Doxorubicin Delivery into Tumor Cells with Ultrasound and Microbubbles

• Published in: Molecular pharmaceutics Vol. 8; no. 3; pp. 799 - 806
• Main Authors: Escoffre, J. M, Piron, J, Novell, A, Bouakaz, A
• Format: Journal Article
• Language: English
• Published: United States American Chemical Society 06.06.2011
• Subjects: Apoptosis - drug effects; Biotechnology; Cancer; Cell Line, Tumor; Cell Survival - drug effects; Doxorubicin - administration & dosage; Doxorubicin - pharmacology; Drug Delivery Systems - methods; Humans; Life Sciences; Microbubbles; Pharmaceutical sciences; Ultrasonics; microbubble; apoptosis; doxorubicin; ultrasound; tumor therapy
• ISSN: 1543-8384; 1543-8392
• DOI: 10.1021/mp100397p

Doxorubicin is a potent chemotherapeutic whose severe side effects limit its application. Drug-targeted delivery with noninvasive techniques is required to increase the drug concentration locally and to reduce systemic side effects. Microbubble-assisted ultrasound has become a promising strategy for noninvasive local drug delivery. The aim of this study is to evaluate the applicability and the effectiveness of administration of doxorubicin combined with microbubble-assisted ultrasound in human U-87MG glioblastoma and MDA-MB-231 breast cancer cells.

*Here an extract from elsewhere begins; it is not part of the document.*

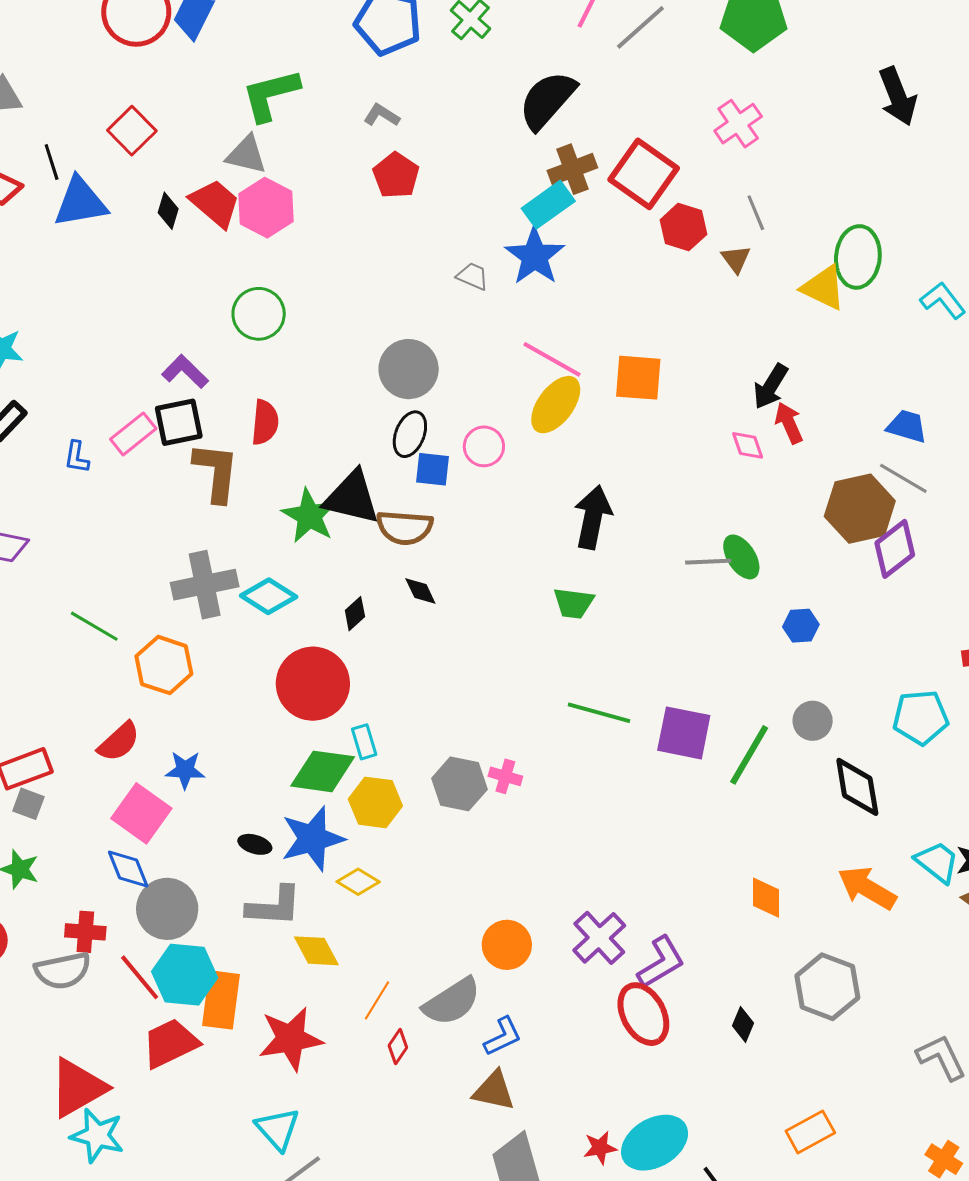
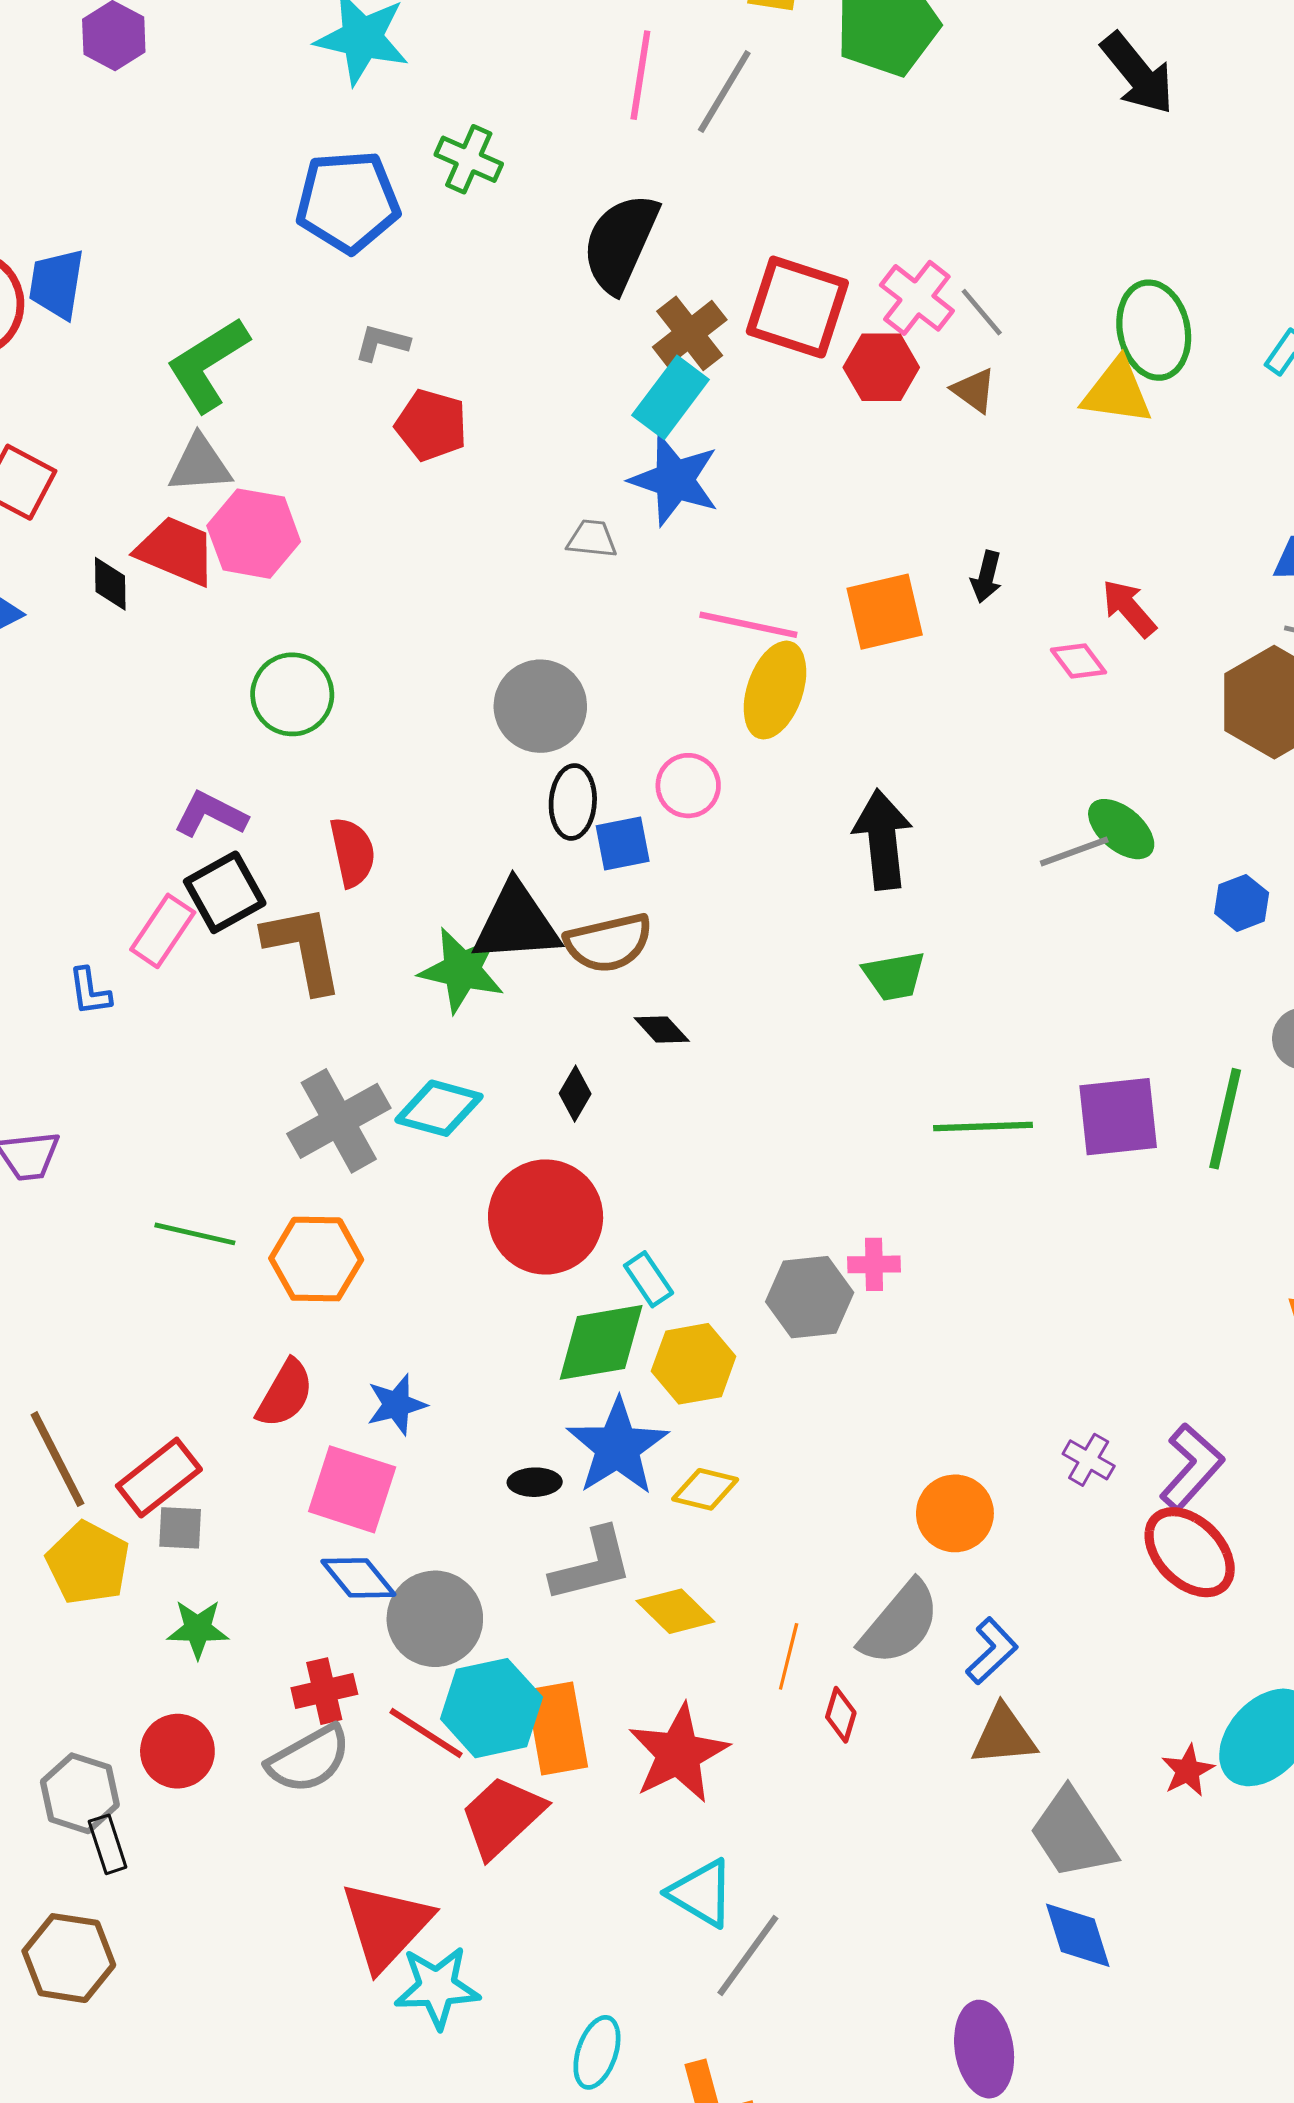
pink cross: (738, 124) -> (917, 298), moved
black arrow: (771, 386) -> (986, 577), moved, size x0.7
purple cross: (599, 938) -> (1089, 1460), size x0.6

In the present study, the doxorubicin delivery aided by microbubble-assisted ultrasound enhanced the death of breast cancer and glioblastoma cells, including the induction of apoptosis. Various microbubbles were evaluated including Vevo Micromarker, BR14, SonoVue and experimental polymer shelled microbubbles. The results showed that Vevo Micromarker microbubble-assisted ultrasound could induce an enhancement of doxorubicin in glioblastoma and breast cancer cell death. Polylactide-Shelled PEG and Vevo Micromarker microbubbles were the best microbubbles for efficient doxorubicin delivery in the U-87 MG and MDA-MB-231 cells, respectively. Moreover, the induction of apoptosis by doxorubicin and Vevo Micromarker microbubble-assisted ultrasound was examined and results showed a positive increment for acoustic pressures above 600 kPa. The conclusions drawn from in vitro study show the potential of this strategy for an in vivo application.